# Rabbits as pets?



## FlyingFeetsFarm (Nov 28, 2012)

I went to the pet store today and OH MY GOSH! Loin head rabbits are the cutest things ever! I just want to hold one and snuggle with one all day! I have a bearded dragon, and well lets just say she's a bump on a long.... literally. lol! 

Anyway I have been looking at bunny pictures all day, and I want one! But I need an honest answer, do they make good pets? My mom said she raised rabbits when she was a kid and they did not like to be held and scratched a lot, but she raised meat rabbits.) Are they really litter box trainable? How much care do they need, lets say in comparison to a cat? How would you best describe a rabbits personality? And is there any particular breed that makes a better pet than others?

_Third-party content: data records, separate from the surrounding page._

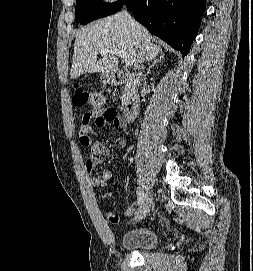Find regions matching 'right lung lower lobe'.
<instances>
[{
    "label": "right lung lower lobe",
    "instance_id": "obj_1",
    "mask_svg": "<svg viewBox=\"0 0 253 271\" xmlns=\"http://www.w3.org/2000/svg\"><path fill=\"white\" fill-rule=\"evenodd\" d=\"M134 18L183 56L198 33L205 0H127Z\"/></svg>",
    "mask_w": 253,
    "mask_h": 271
}]
</instances>
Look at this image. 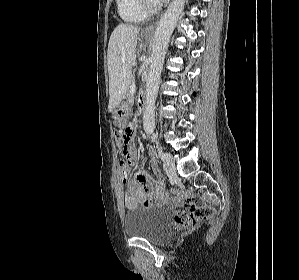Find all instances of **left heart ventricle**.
<instances>
[{
    "label": "left heart ventricle",
    "mask_w": 299,
    "mask_h": 280,
    "mask_svg": "<svg viewBox=\"0 0 299 280\" xmlns=\"http://www.w3.org/2000/svg\"><path fill=\"white\" fill-rule=\"evenodd\" d=\"M149 2H150L151 4H155V3L153 2V0H149Z\"/></svg>",
    "instance_id": "b2bd125f"
}]
</instances>
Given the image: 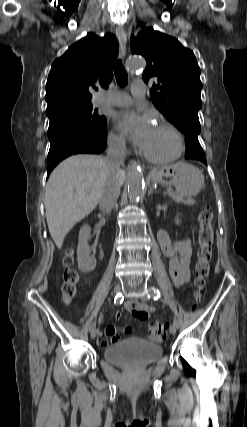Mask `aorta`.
Masks as SVG:
<instances>
[{
  "label": "aorta",
  "mask_w": 247,
  "mask_h": 427,
  "mask_svg": "<svg viewBox=\"0 0 247 427\" xmlns=\"http://www.w3.org/2000/svg\"><path fill=\"white\" fill-rule=\"evenodd\" d=\"M145 60L142 57H131L127 61V67L131 74H135L138 70L143 69ZM145 195V182L142 169L140 166H135L128 178V196L132 204H136L143 199Z\"/></svg>",
  "instance_id": "aorta-1"
}]
</instances>
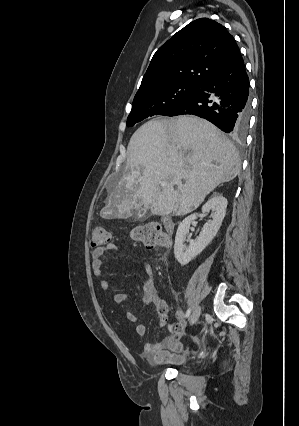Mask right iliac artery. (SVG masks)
<instances>
[{"label":"right iliac artery","instance_id":"obj_1","mask_svg":"<svg viewBox=\"0 0 299 426\" xmlns=\"http://www.w3.org/2000/svg\"><path fill=\"white\" fill-rule=\"evenodd\" d=\"M190 313H191V309L189 308V309L186 311V313H185V317H186V318H187V317H189Z\"/></svg>","mask_w":299,"mask_h":426}]
</instances>
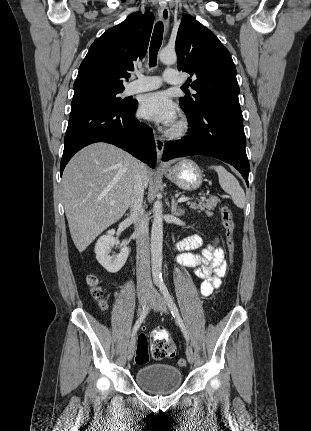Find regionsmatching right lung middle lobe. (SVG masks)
Wrapping results in <instances>:
<instances>
[{"instance_id": "1", "label": "right lung middle lobe", "mask_w": 311, "mask_h": 431, "mask_svg": "<svg viewBox=\"0 0 311 431\" xmlns=\"http://www.w3.org/2000/svg\"><path fill=\"white\" fill-rule=\"evenodd\" d=\"M123 91H88L74 94L72 99V109H77L84 106H106L121 110H130L137 101H128L126 98L119 97Z\"/></svg>"}]
</instances>
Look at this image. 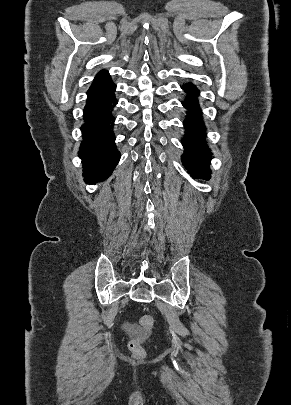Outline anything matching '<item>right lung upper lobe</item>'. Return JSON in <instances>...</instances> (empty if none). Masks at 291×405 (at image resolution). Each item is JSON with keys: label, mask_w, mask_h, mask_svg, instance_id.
I'll use <instances>...</instances> for the list:
<instances>
[{"label": "right lung upper lobe", "mask_w": 291, "mask_h": 405, "mask_svg": "<svg viewBox=\"0 0 291 405\" xmlns=\"http://www.w3.org/2000/svg\"><path fill=\"white\" fill-rule=\"evenodd\" d=\"M104 74H107V71L102 70V71H100V72L97 74L96 77L102 76V75H104Z\"/></svg>", "instance_id": "obj_1"}]
</instances>
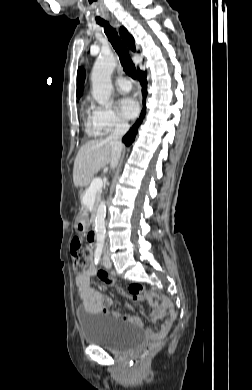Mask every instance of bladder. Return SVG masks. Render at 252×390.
<instances>
[{
    "mask_svg": "<svg viewBox=\"0 0 252 390\" xmlns=\"http://www.w3.org/2000/svg\"><path fill=\"white\" fill-rule=\"evenodd\" d=\"M78 321L84 342L113 351H126L136 347L144 338V331L135 324L92 316L78 312Z\"/></svg>",
    "mask_w": 252,
    "mask_h": 390,
    "instance_id": "31cf9c89",
    "label": "bladder"
}]
</instances>
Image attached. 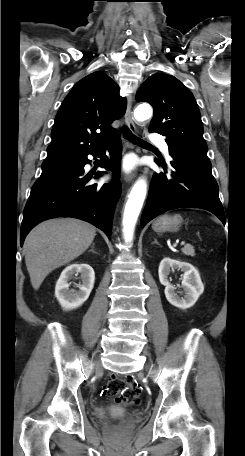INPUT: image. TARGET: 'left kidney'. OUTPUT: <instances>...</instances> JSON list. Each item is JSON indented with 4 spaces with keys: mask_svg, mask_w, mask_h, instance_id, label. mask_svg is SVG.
<instances>
[{
    "mask_svg": "<svg viewBox=\"0 0 245 456\" xmlns=\"http://www.w3.org/2000/svg\"><path fill=\"white\" fill-rule=\"evenodd\" d=\"M174 269H180L184 272L182 280L184 297H179L175 292L176 288L168 281V276ZM158 274L160 283L165 286L166 299L170 304L180 309L192 307L204 291L199 272L189 263L166 257L160 262Z\"/></svg>",
    "mask_w": 245,
    "mask_h": 456,
    "instance_id": "5707ae66",
    "label": "left kidney"
}]
</instances>
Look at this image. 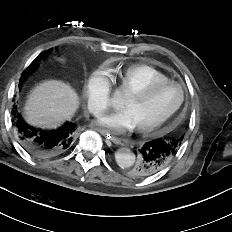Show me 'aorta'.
Here are the masks:
<instances>
[{"label": "aorta", "instance_id": "aorta-1", "mask_svg": "<svg viewBox=\"0 0 232 232\" xmlns=\"http://www.w3.org/2000/svg\"><path fill=\"white\" fill-rule=\"evenodd\" d=\"M112 104L116 108L121 106V98L118 92H115ZM135 158V154L128 148H120L115 153L116 162L121 168L131 167L135 162Z\"/></svg>", "mask_w": 232, "mask_h": 232}]
</instances>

If I was to get one I would want one that was pretty mellow and happy just to hang out with me while I'm doing homework and other sitting around stuff (I have a lot of homework). 

Any info would be greatly appreciated.


----------



## PiccoloGoat (Sep 10, 2008)

I've heard rabbits make great pets. I think it really involves buying one that is really young and already handled, and then constantly handling them as they grow and get them attached to you. 
My friend has one that runs free in the backyard and she comes to the door when called.

Eta: I don't think it's hard to litter train them, I think they naturally go in soft, diggy spots. You've just got to show them where it is and encourage them I guess


----------



## Selah123 (Mar 24, 2013)

Hi

I have giant flemish which get as big or bigger than cats. They have been very easy to litter train. I literally just put newspaper in a kitty litter box where ever they first weed / pooed and they always go in it! They are also very docile and laze around most of the day like a cat! I don't have any experience with other breeds. Must google the lion head ones they sound interesting!


----------



## dobe627 (Oct 16, 2007)

I have raised & shown rabbits for years. Now just have my retired stock. Lion heads being one of my breeds as well as mini Rex and Holland lops. Just my opinion but lion heads aren't the friendliest. Even some of mine that were hand raised. My lops were always very sweet as were a lot of my rexes. Just my 2cents


----------



## ksalvagno (Oct 6, 2009)

I have owned a lot of pet rabbits over the years and was involved with Buckeye House Rabbit Society for over 10 years. Rabbits make great indoor pets. The key is to get them spayed or neutered. Then you just simply put the litter box in the area where they like to go. I used metal puppy play pens for their areas and they could run around the house when I was around. If you go to House Rabbit Society, there are great tips on having a house rabbit so they don't chew wires or anything.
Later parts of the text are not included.